Output the data below exactly as it is, dropping the pictures from your copy.

Records drawn from a dataset:
'''

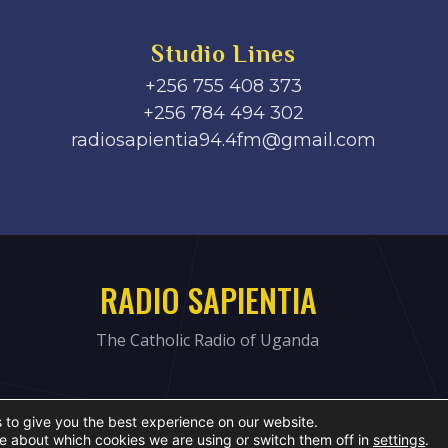
Studio Lines
+256 755 408 373
+256 784 494 302
radiosapientia94.4fm@gmail.com
RADIO SAPIENTIA
The Catholic Radio of Uganda
 to give you the best experience on our website.
e about which cookies we are using or switch them off in
settings
.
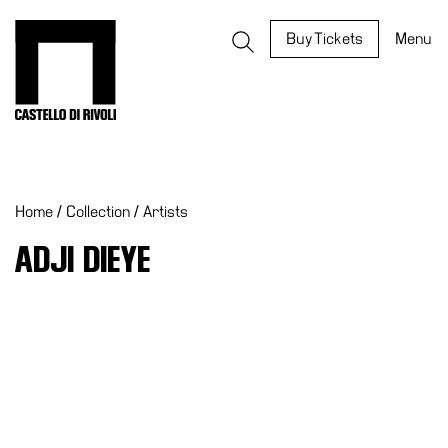
Skip
to
Castello di Rivoli - Go to the homepage
Buy Tickets
Menu
content
Programs
Exhibitions
Home
/
Collection
/
Artists
What’s
on
ADJI DIEYE
Museum
Archive
Digital
Cosmos
IT
Collection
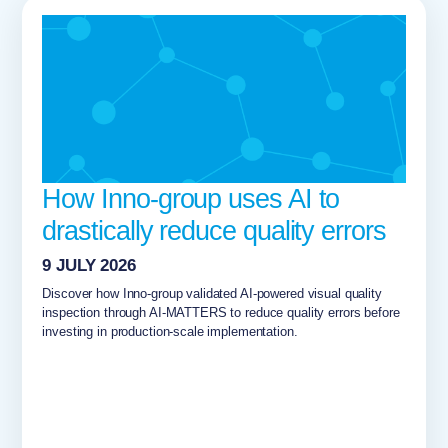
How Inno-group uses AI to
drastically reduce quality errors
9 JULY 2026
Discover how Inno-group validated AI-powered visual quality
inspection through AI-MATTERS to reduce quality errors before
investing in production-scale implementation.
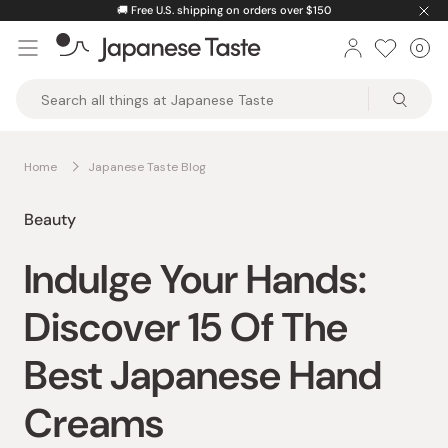
Skip
🚚
Free U.S. shipping on orders over $150
to
0
Car
ite
content
Japanese
Taste
Home
Japanese Taste Blog
Beauty
Indulge Your Hands:
Discover 15 Of The
Best Japanese Hand
Creams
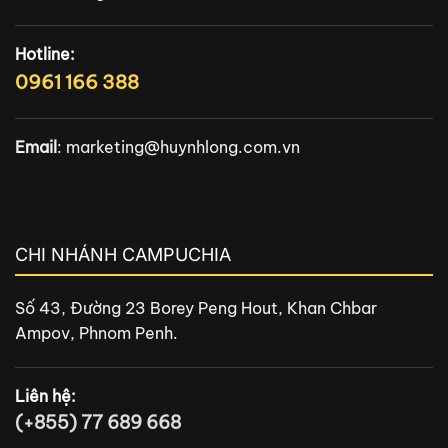
Hotline:
0961 166 388
Email
:
marketing@huynhlong.com.vn
CHI NHÁNH CAMPUCHIA
Số 43, Đường 23 Borey Peng Hout, Khan Chbar
Ampov, Phnom Penh.
Liên hệ:
(+855) 77 689 668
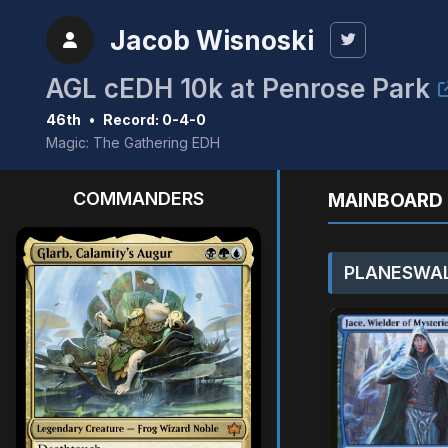
Jacob Wisnoski
AGL cEDH 10k at Penrose Park
46th
•
Record: 0-4-0
Magic: The Gathering EDH
COMMANDERS
MAINBOARD 
PLANESWAL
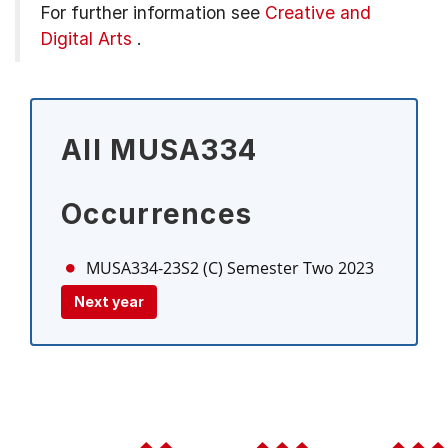
For further information see
Creative and
Digital Arts
.
All MUSA334
Occurrences
MUSA334-23S2 (C)
Semester Two 2023
Next year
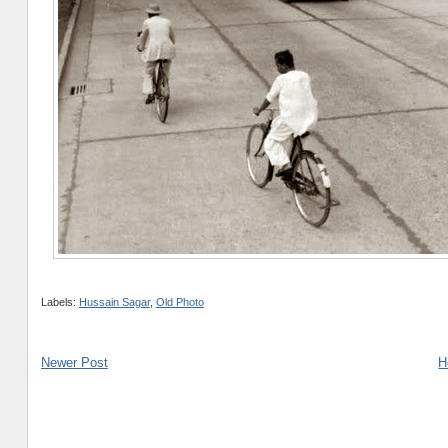
Labels:
Hussain Sagar
,
Old Photo
Newer Post
H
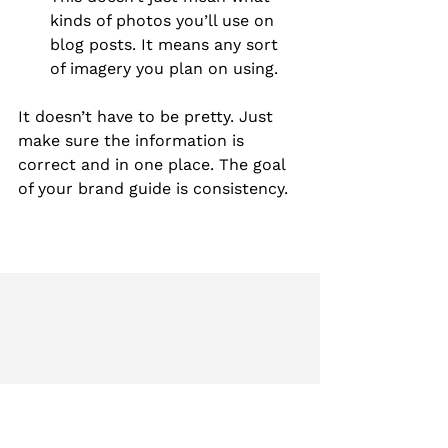
kinds of photos you’ll use on 
blog posts. It means any sort 
of imagery you plan on using.
It doesn’t have to be pretty. Just 
make sure the information is 
correct and in one place. The goal 
of your brand guide is consistency.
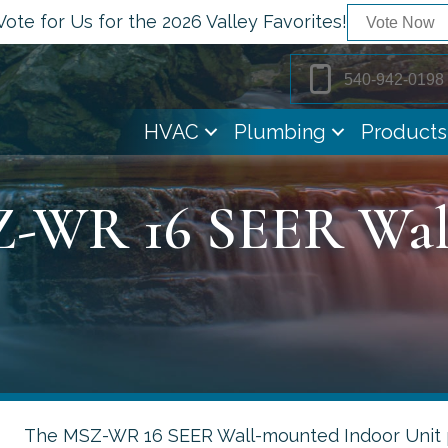
Vote for Us for the 2026 Valley Favorites!
Vote Now
540-942-0198
HVAC
Plumbing
Products
Z-WR 16 SEER Wa
The MSZ-WR 16 SEER Wall-mounted Indoor Unit p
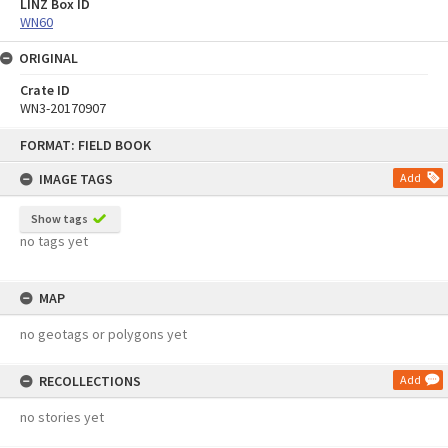
LINZ Box ID
WN60
ORIGINAL
Crate ID
WN3-20170907
Skip
FORMAT: FIELD BOOK
to
content
IMAGE TAGS
Add
Show tags
no tags yet
MAP
no geotags or polygons yet
RECOLLECTIONS
Add
no stories yet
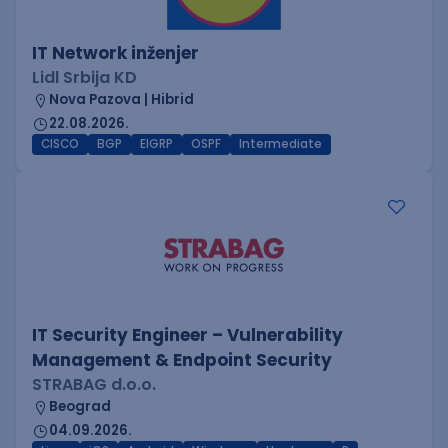
IT Network inženjer
Lidl Srbija KD
Nova Pazova | Hibrid
22.08.2026.
CISCO
BGP
EIGRP
OSPF
Intermediate
IT Security Engineer – Vulnerability
Management & Endpoint Security
STRABAG d.o.o.
Beograd
04.09.2026.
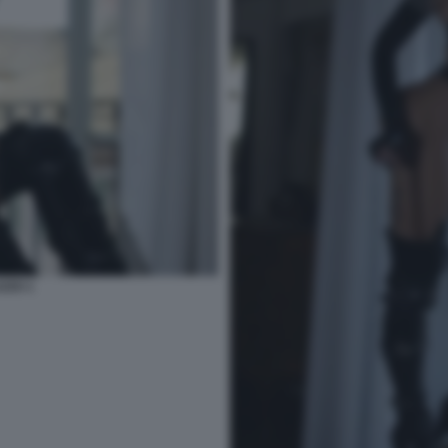
ZZO 1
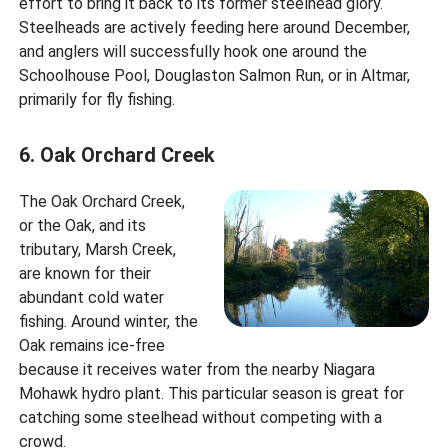
effort to bring it back to its former steelhead glory.
Steelheads are actively feeding here around December,
and anglers will successfully hook one around the
Schoolhouse Pool, Douglaston Salmon Run, or in Altmar,
primarily for fly fishing.
6. Oak Orchard Creek
The Oak Orchard Creek,
or the Oak, and its
tributary, Marsh Creek,
are known for their
abundant cold water
fishing. Around winter, the
Oak remains ice-free
because it receives water from the nearby Niagara
Mohawk hydro plant. This particular season is great for
catching some steelhead without competing with a
crowd.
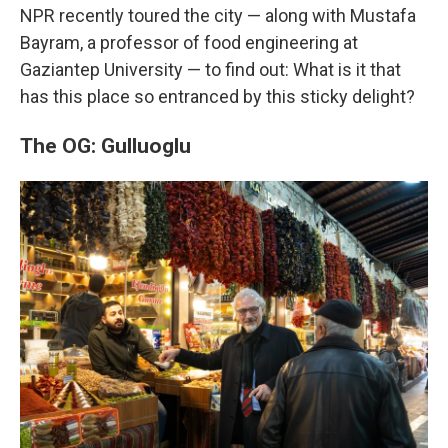
NPR recently toured the city — along with Mustafa
Bayram, a professor of food engineering at
Gaziantep University — to find out: What is it that
has this place so entranced by this sticky delight?
The OG: Gulluoglu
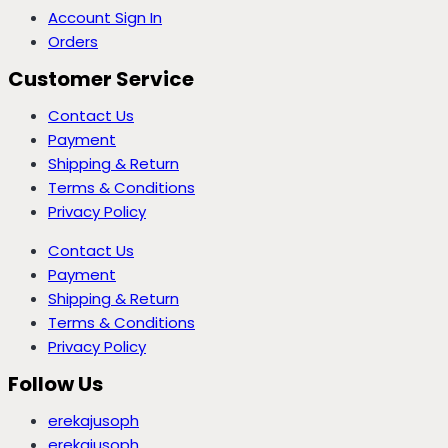
Account Sign In
Orders
Customer Service
Contact Us
Payment
Shipping & Return
Terms & Conditions
Privacy Policy
Contact Us
Payment
Shipping & Return
Terms & Conditions
Privacy Policy
Follow Us
erekajusoph
erekajusoph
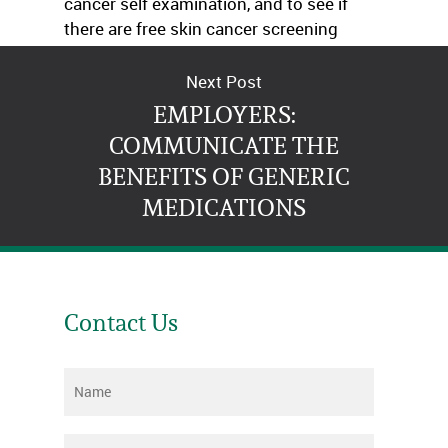
cancer self examination, and to see if
there are free skin cancer screening
centers in their area.
Next Post
EMPLOYERS:
COMMUNICATE THE
BENEFITS OF GENERIC
MEDICATIONS
Contact Us
Name
*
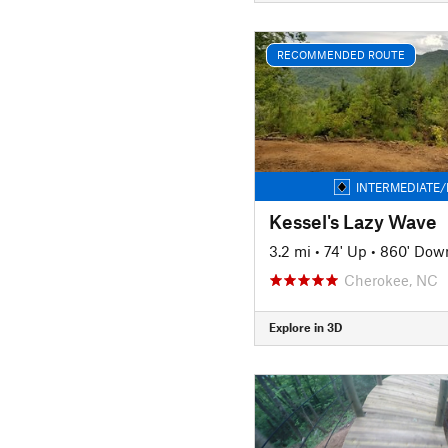
RECOMMENDED ROUTE
INTERMEDIATE/
Kessel's Lazy Wave
3.2 mi
•
74' Up
•
860' Dow
Cherokee, NC
Explore in 3D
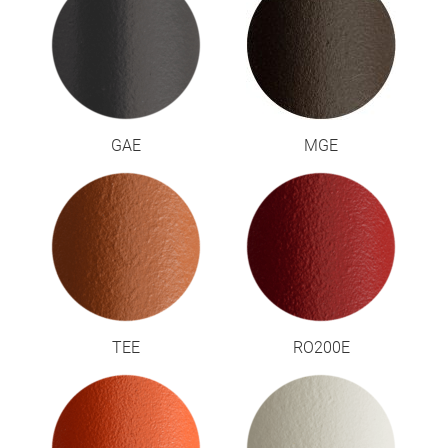
GAE
MGE
TEE
RO200E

'''

#### Response for this exercise:
Studio Lines
+256 755 408 373
+256 784 494 302
radiosapientia94.4fm@gmail.com
RADIO SAPIENTIA
The Catholic Radio of Uganda
 to give you the best experience on our website.
e about which cookies we are using or switch them off in
settings
.
Skip
to
Castello di Rivoli - Go to the homepage
Buy Tickets
Menu
content
Programs
Exhibitions
Home
/
Collection
/
Artists
What’s
on
ADJI DIEYE
Museum
Archive
Digital
Cosmos
IT
Collection
How Inno-group uses AI to
drastically reduce quality errors
9 JULY 2026
Discover how Inno-group validated AI-powered visual quality
inspection through AI-MATTERS to reduce quality errors before
investing in production-scale implementation.
Skip
🚚
Free U.S. shipping on orders over $150
to
0
Car
ite
content
Japanese
Taste
Home
Japanese Taste Blog
Beauty
Indulge Your Hands:
Discover 15 Of The
Best Japanese Hand
Creams
Hotline:
0961 166 388
Email
:
marketing@huynhlong.com.vn
CHI NHÁNH CAMPUCHIA
Số 43, Đường 23 Borey Peng Hout, Khan Chbar
Ampov, Phnom Penh.
Liên hệ:
(+855) 77 689 668
Jacob Wisnoski
AGL cEDH 10k at Penrose Park
46th
•
Record: 0-4-0
Magic: The Gathering EDH
COMMANDERS
MAINBOARD 
PLANESWAL
For further information see
Creative and
Digital Arts
.
All MUSA334
Occurrences
MUSA334-23S2 (C)
Semester Two 2023
Next year
Labels:
Hussain Sagar
,
Old Photo
Newer Post
H
kinds of photos you’ll use on 
blog posts. It means any sort 
of imagery you plan on using.
It doesn’t have to be pretty. Just 
make sure the information is 
correct and in one place. The goal 
of your brand guide is consistency.
Vote for Us for the 2026 Valley Favorites!
Vote Now
540-942-0198
HVAC
Plumbing
Products
Z-WR 16 SEER Wa
The MSZ-WR 16 SEER Wall-mounted Indoor Unit p
LINZ Box ID
WN60
ORIGINAL
Crate ID
WN3-20170907
Skip
FORMAT: FIELD BOOK
to
content
IMAGE TAGS
Add
Show tags
no tags yet
MAP
no geotags or polygons yet
RECOLLECTIONS
Add
no stories yet
IT Network inženjer
Lidl Srbija KD
Nova Pazova | Hibrid
22.08.2026.
CISCO
BGP
EIGRP
OSPF
Intermediate
IT Security Engineer – Vulnerability
Management & Endpoint Security
STRABAG d.o.o.
Beograd
04.09.2026.
ZZO 1
effort to bring it back to its former steelhead glory.
Steelheads are actively feeding here around December,
and anglers will successfully hook one around the
Schoolhouse Pool, Douglaston Salmon Run, or in Altmar,
primarily for fly fishing.
6. Oak Orchard Creek
The Oak Orchard Creek,
or the Oak, and its
tributary, Marsh Creek,
are known for their
abundant cold water
fishing. Around winter, the
Oak remains ice-free
because it receives water from the nearby Niagara
Mohawk hydro plant. This particular season is great for
catching some steelhead without competing with a
crowd.
NPR recently toured the city — along with Mustafa
Bayram, a professor of food engineering at
Gaziantep University — to find out: What is it that
has this place so entranced by this sticky delight?
The OG: Gulluoglu
Account Sign In
Orders
Customer Service
Contact Us
Payment
Shipping & Return
Terms & Conditions
Privacy Policy
Contact Us
Payment
Shipping & Return
Terms & Conditions
Privacy Policy
Follow Us
erekajusoph
erekajusoph
cancer self examination, and to see if
there are free skin cancer screening
centers in their area.
Next Post
EMPLOYERS:
COMMUNICATE THE
BENEFITS OF GENERIC
MEDICATIONS
Contact Us
Name
*
RECOMMENDED ROUTE
INTERMEDIATE/
Kessel's Lazy Wave
3.2 mi
•
74' Up
•
860' Dow
Cherokee, NC
Explore in 3D
GAE
MGE
TEE
RO200E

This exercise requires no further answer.